Primo Levi, Se questo è un uomo
Il paragone è certamente azzardato, ma non irriguardoso verso ben altre tragedie. E’ solo che l’idea che il nostro lavoro – quello scientifico e didattico – potesse renderci più liberi, ha spinto molti di noi ad intraprendere quella strada dissestata, faticosa e precaria che ci ha condotto verso l’Università e la Ricerca. E mai avremmo immaginato che invece questo lavoro ci avrebbe reso schiavi.

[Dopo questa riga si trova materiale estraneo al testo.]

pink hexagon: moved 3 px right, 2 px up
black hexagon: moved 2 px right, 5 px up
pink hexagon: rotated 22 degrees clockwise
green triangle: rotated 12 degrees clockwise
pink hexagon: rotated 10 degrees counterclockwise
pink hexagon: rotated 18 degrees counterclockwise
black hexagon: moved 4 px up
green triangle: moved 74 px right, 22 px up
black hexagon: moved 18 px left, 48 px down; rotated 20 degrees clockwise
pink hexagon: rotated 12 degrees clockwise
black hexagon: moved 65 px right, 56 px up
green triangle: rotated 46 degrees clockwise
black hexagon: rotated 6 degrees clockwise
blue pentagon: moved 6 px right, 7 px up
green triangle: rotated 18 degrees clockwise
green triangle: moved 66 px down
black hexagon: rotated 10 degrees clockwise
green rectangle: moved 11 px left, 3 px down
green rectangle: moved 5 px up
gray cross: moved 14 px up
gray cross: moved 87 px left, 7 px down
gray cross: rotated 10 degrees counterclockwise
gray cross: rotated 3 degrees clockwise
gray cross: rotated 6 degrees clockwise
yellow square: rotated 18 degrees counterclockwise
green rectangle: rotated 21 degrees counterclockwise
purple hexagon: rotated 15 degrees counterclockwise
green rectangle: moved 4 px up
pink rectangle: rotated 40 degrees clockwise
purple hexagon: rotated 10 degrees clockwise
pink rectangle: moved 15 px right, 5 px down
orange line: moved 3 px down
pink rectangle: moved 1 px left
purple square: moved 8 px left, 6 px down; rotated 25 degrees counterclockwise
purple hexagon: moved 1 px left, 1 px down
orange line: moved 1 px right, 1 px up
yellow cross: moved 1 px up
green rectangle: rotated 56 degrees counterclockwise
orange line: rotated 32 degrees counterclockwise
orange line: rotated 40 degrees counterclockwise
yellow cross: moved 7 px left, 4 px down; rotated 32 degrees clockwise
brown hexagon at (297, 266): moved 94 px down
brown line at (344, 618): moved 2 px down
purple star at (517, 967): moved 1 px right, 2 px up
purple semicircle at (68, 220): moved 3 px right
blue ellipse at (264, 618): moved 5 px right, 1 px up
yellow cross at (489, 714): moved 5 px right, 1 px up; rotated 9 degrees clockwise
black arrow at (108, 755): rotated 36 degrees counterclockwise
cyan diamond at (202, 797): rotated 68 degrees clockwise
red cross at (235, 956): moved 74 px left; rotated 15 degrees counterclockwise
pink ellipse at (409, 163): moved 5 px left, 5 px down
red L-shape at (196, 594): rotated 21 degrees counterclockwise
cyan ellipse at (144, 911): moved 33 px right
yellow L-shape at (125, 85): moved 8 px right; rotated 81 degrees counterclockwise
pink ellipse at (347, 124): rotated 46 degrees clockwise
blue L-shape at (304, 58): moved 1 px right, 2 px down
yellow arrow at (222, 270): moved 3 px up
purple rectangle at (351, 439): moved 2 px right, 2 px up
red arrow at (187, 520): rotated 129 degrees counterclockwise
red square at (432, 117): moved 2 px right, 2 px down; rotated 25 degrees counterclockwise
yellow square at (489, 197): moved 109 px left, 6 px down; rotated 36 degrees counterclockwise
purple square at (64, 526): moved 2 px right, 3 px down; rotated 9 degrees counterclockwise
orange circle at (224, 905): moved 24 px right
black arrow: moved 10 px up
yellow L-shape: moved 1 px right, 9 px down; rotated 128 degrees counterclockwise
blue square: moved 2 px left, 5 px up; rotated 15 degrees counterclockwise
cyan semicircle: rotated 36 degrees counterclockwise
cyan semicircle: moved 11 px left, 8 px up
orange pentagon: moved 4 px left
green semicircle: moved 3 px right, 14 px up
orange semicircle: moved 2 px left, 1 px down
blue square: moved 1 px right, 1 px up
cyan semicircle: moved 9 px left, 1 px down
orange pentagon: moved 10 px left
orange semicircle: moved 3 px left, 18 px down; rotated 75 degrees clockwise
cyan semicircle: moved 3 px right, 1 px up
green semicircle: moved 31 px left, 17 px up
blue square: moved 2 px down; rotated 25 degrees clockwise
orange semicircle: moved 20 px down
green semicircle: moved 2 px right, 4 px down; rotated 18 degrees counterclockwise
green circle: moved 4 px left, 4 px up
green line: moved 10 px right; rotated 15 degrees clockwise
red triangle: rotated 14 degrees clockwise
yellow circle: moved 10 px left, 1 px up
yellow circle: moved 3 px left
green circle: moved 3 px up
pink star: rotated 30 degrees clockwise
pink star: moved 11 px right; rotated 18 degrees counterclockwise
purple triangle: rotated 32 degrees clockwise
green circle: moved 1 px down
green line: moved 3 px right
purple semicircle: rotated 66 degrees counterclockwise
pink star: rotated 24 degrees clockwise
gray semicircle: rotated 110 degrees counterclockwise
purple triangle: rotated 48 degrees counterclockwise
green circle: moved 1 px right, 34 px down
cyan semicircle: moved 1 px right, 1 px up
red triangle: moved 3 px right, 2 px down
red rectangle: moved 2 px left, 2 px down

Un nostro collega ci scrive e si racconta. Fosse un caso unico potremmo sdegnarci, denunciare e tornare a dormire sogni tranquilli. Invece troviamo in questa autobiografia la radice vera, profonda dell’Università Italiana: la dominazione. Sia chiaro questo NON E’ MOBBING, è qualcosa di più profondo e lacerante. E’ la logica stessa del baronato universitario che mostra il suo volto demoniaco.
Molti di quelli che si vantano di essere custodi dell’UNIVERSITAS e si fregiano del titolo di maestri si svelano despoti e tiranni. Quasi una trama da poema epico, se non fosse che questo poema lo scriviamo noi, giorno per giorno, nelle nostre Università, nei nostri enti di ricerca. Coi nostri salari inesistenti, i nostri diritti negati e la passione che muore ogni giorno di più.
Prima che per noi sia troppo tardi, non possiamo che fare come Spartacus, meglio di Spartacus.